Selective posterior thoracic fusion by means of direct vertebral derotation in adolescent idiopathic scoliosis: effects on the sagittal alignment

Kiril V Mladenov 1,, Christiane Vaeterlein 1, Ralf Stuecker 1
PMCID: PMC3176688  PMID: 21380744

Abstract

The objectives of this retrospective study were to evaluate the effect of direct vertebral derotation on the sagittal alignment of the spine after selective posterior thoracic fusion for Lenke Type I adolescent idiopathic scoliosis (AIS). Preservation of the sagittal alignment has become critical in the management of spinal deformity. Better coronal and rotational corrections in posterior selective thoracic fusion for AIS have been reported with direct vertebral derotation as compared with the simple rod rotation technique. A greater lordogenic effect has been anticipated with direct vertebral derotation; however, data comparing those two techniques in terms of correction in the sagittal plane are still lacking. Standing full-spine PA and standard lateral serial X-rays of a total of 30 consecutive patients with adolescent idiopathic scoliosis treated between 2002 and 2008 at a single institution were evaluated. All the patients had Lenke Type I curves and underwent selective posterior thoracic fusion with pedicle screw instrumentation. Patients who were treated with additional osteotomies and concave or convex thoracoplasty or concomitant anterior releases were excluded. Minimum follow-up period was 24 months. Preoperative and postoperative coronal and sagittal spinal alignments in both the groups were compared. In 13 patients, the correction was achieved by means of a simple rod rotation (SRR). In 17 patients, the technique of direct vertebral derotation (DVD) was used. Scoliosis correction averaged 67 and 69%, respectively, and was similar in both groups (p > 0.05). Thoracic kyphosis and lumbar lordosis remained unchanged in the SRR group (p > 0.1). In the direct vertebral derotation group, a significant decrease of both thoracic kyphosis and lumbar lordosis of 8.1° and 11.8°, respectively, was observed (p < 0.0001). Global sagittal balance remained within normal limits in all the patients at the latest follow-up. Decrease in thoracic kyphosis and lumbar lordosis should be taken into account when using direct vertebral derotation for selective posterior thoracic fusion in AIS. In order to preserve sagittal alignment in these patients, ultra hard rods or maneuvers that pull posteriorly the concave side of the spine, thus avoiding the application of additional flattening forces should be considered.

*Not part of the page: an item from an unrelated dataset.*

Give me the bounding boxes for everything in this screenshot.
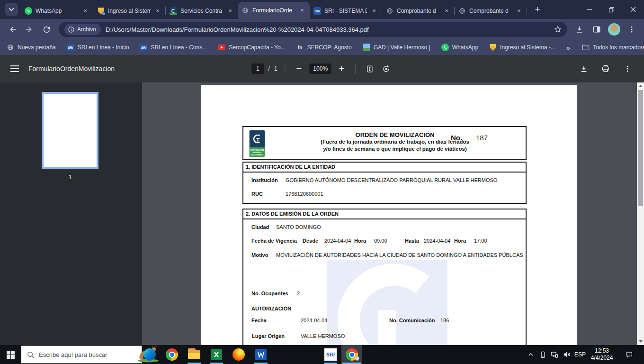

Keywords: Direct vertebral derotation, Sagittal alignment, AIS

Introduction

Selective posterior fusion is currently widely used for the surgical treatment of Lenke Type I adolescent idiopathic scoliosis (AIS). In the early years of instrumented spinal fusion, attention was focused on the correction in the coronal plane. However, recent studies focused on the importance of the sagittal alignment for the preservation of physiologic posture and long-term spinal health [1, 2]. Thus, achieving the harmonious sagittal balance has become critical in the treatment of AIS. The original technique for curve correction comprises 90° simple rod rotation (SRR) with concomitant distraction on the concavity [3]. Good results have been reported in the coronal and in the sagittal plane [4]; however, rotational correction has been limited [5].

Recently, the technique of direct vertebral derotation (DVD) has been introduced [6]. In this technique, an additional corrective maneuver is applied directly to the apical and the juxta-apical vertebral bodies through the pedicle screws. The derotational forces are applied in a direction opposite to the spinal rotational deformity and opposite to the rod rotation. Better results especially in terms of apical rotational correction, have been reported with this technique as compared to simple rod rotation [6]. However, a greater hypokyphotic effect has been anticipated [7].

The effects on the sagittal profile after applying DVD have not been well studied.

Materials and methods

This is a retrospective study on patients with adolescent idiopathic scoliosis treated by selective posterior instrumentation and fusion at a single institution.

A total of 30 consecutive patients with Lenke Type 1 curves were treated between 2002 and 2008 by selective posterior only fusion. Pedicle screw instrumentation with a 5.5-mm titanium rod was used in all the cases. Patients who had additional osteotomies, concave or convex thoracoplasty or concomitant anterior release were excluded. Until 2005, the technique of simple rod rotation and distraction on the concavity (SRR) as originally described by Cotrel and Dubousset was used [3]. In 2006, the DVD maneuver as described by Lee et al. [6] was added to the surgical technique. Serial standing X-rays in the PA and in the standard lateral projection were used for preoperative and postoperative evaluation. Curve magnitude in the coronal plane was measured between the end vertebrae. Coronal balance (CB) was measured as the distance between C7 plumb line and the central sacral vertical line (C7PL-CSVL). Thoracic kyphosis (TK) was measured between Th 5 and Th 12, and lumbar lordosis (LL)—between Th 12 and L 5. Sagittal balance (SB) was measured between C7PL and the posterior edge of S 1. Paired samples t test was used for statistical evaluation. The level of significance was set at p < 0.05.

Results

Demographic data

Thirteen patients (n = 13) were treated with the simple rod rotation technique (SRR) and 17 with the DVD technique. The mean age at surgery for the SRR group was 14.8 ± 1.8 years and for the DVD group 14.5 ± 1.3 years (p = 0.46).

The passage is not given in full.